The task:
Given these entries, repeat exactly the lines starting with the one that has "Verantwortlichkeiten" and going on through the one that has "http://www.btnsss.gov.cn/下载相关资料。", both included, but none of the pictures.

Provided information:
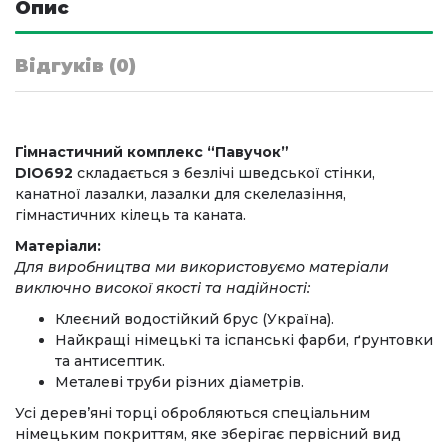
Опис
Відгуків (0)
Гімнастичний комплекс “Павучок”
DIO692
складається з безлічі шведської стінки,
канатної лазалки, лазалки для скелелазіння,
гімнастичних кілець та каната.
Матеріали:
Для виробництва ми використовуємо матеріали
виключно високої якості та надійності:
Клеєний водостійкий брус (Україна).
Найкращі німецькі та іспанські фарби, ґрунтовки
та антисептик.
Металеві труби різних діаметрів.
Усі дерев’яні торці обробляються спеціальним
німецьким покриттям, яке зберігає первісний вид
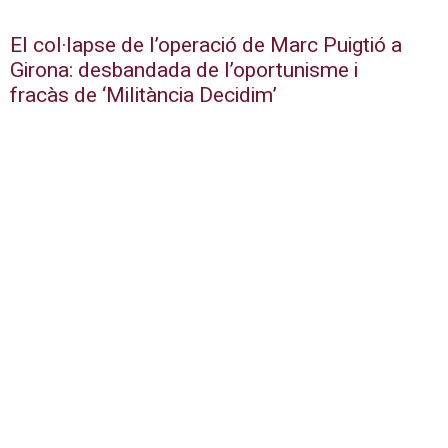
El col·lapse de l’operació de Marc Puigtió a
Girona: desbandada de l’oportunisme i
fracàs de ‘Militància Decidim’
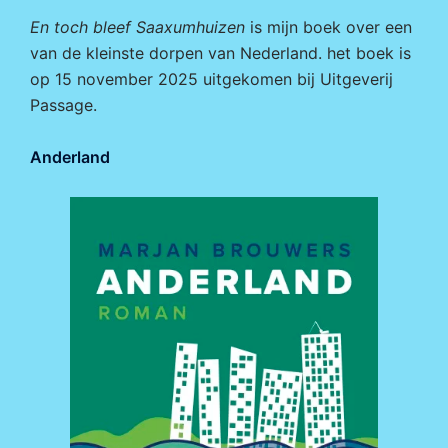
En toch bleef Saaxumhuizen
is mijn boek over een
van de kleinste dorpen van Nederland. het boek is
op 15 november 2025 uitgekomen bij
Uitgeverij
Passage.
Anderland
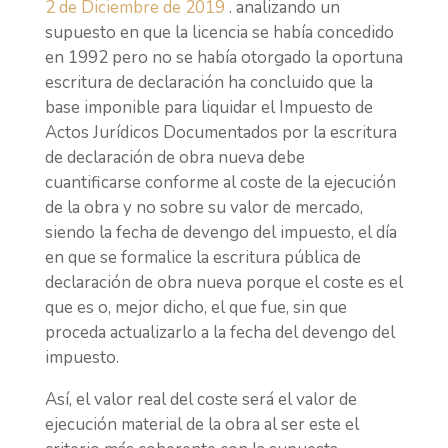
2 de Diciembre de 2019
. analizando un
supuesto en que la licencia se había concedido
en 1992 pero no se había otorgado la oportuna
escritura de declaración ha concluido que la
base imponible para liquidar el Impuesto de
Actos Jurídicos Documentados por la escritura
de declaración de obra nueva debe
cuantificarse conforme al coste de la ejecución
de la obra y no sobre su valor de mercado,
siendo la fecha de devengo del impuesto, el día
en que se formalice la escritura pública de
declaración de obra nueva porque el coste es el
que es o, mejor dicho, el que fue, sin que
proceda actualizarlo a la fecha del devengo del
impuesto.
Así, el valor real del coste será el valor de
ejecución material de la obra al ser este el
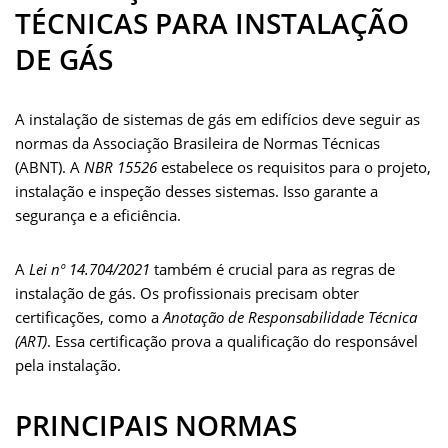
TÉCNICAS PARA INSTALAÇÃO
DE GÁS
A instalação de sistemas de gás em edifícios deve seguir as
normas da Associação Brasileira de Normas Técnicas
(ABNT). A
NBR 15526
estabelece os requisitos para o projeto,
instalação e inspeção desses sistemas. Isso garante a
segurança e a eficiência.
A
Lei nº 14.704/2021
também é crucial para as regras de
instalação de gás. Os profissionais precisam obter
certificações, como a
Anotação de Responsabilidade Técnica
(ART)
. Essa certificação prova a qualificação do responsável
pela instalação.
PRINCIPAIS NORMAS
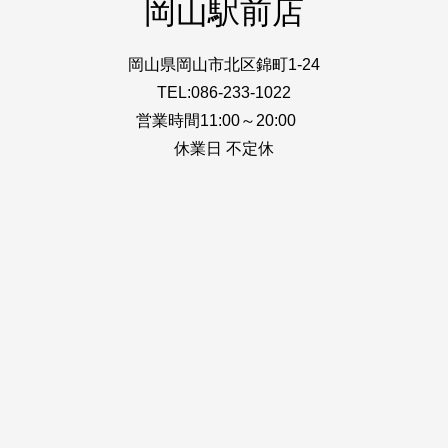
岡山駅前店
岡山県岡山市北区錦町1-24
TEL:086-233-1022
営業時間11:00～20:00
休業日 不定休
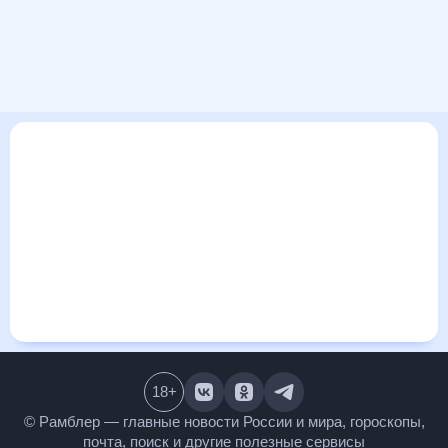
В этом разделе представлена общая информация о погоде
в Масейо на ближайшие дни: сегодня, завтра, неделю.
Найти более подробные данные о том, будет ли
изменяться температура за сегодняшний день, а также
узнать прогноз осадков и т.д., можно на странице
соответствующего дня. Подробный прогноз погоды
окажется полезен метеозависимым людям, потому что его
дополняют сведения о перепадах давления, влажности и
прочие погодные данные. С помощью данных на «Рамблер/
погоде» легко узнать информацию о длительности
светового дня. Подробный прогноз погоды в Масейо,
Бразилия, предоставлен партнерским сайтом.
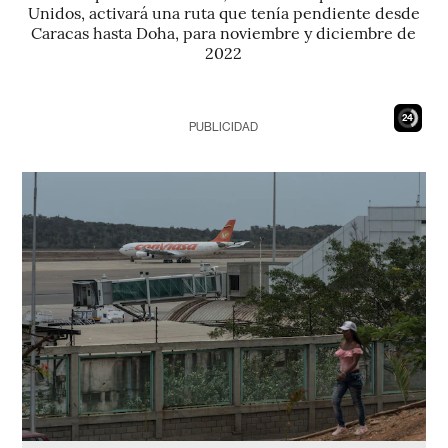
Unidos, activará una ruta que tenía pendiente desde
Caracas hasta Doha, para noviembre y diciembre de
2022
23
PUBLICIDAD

...

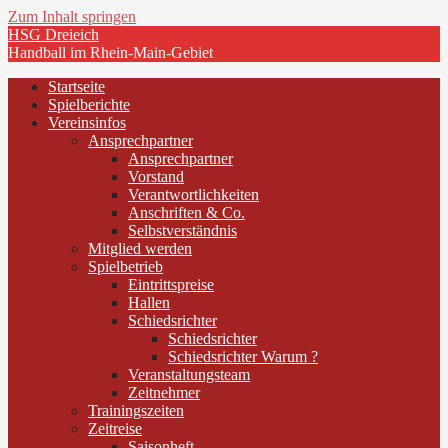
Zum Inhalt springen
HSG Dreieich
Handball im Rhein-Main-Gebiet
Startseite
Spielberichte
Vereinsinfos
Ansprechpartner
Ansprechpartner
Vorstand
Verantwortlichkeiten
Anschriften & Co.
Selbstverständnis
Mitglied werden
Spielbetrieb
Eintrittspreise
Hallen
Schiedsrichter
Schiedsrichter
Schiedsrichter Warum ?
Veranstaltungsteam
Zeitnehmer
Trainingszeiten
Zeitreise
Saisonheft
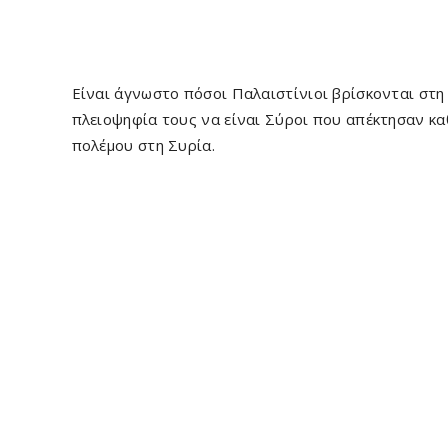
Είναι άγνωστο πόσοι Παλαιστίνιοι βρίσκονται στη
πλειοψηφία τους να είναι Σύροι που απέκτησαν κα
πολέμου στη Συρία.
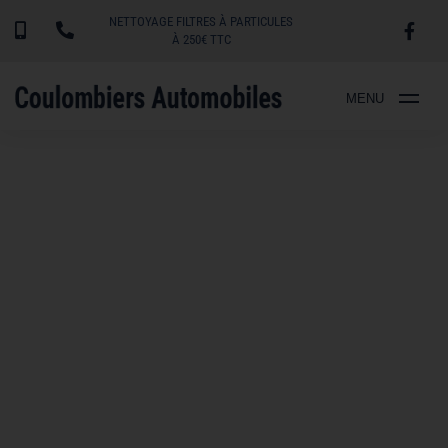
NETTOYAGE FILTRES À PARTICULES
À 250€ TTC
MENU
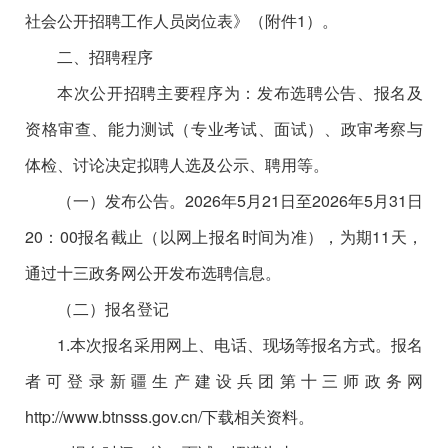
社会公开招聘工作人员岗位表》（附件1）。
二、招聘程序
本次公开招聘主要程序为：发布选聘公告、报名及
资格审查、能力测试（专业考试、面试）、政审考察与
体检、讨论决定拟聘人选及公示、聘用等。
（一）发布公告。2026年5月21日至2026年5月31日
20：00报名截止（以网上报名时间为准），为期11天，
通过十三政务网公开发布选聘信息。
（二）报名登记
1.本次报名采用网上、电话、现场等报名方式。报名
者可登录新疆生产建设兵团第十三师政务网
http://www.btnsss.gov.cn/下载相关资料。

==

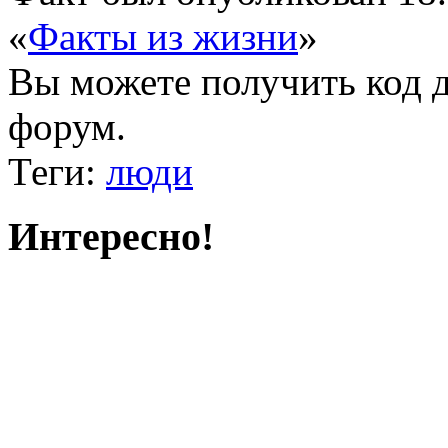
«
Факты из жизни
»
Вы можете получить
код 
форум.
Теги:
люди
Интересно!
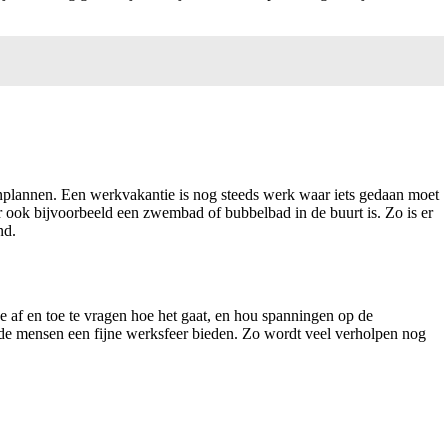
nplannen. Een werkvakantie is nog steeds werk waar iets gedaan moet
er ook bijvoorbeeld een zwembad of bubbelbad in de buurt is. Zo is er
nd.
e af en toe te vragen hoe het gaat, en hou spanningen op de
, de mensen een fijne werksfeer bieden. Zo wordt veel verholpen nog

Response:
Verantwortlichkeiten
Anschriften & Co.
Selbstverständnis
Mitglied werden
Spielbetrieb
Eintrittspreise
Hallen
Schiedsrichter
Schiedsrichter
Schiedsrichter Warum ?
Veranstaltungsteam
Zeitnehmer
Trainingszeiten
Zeitreise
Saisonheft
Είναι άγνωστο πόσοι Παλαιστίνιοι βρίσκονται στη
πλειοψηφία τους να είναι Σύροι που απέκτησαν κα
πολέμου στη Συρία.
NETTOYAGE FILTRES À PARTICULES
À 250€ TTC
MENU
社会公开招聘工作人员岗位表》（附件1）。
二、招聘程序
本次公开招聘主要程序为：发布选聘公告、报名及
资格审查、能力测试（专业考试、面试）、政审考察与
体检、讨论决定拟聘人选及公示、聘用等。
（一）发布公告。2026年5月21日至2026年5月31日
20：00报名截止（以网上报名时间为准），为期11天，
通过十三政务网公开发布选聘信息。
（二）报名登记
1.本次报名采用网上、电话、现场等报名方式。报名
者可登录新疆生产建设兵团第十三师政务网
http://www.btnsss.gov.cn/下载相关资料。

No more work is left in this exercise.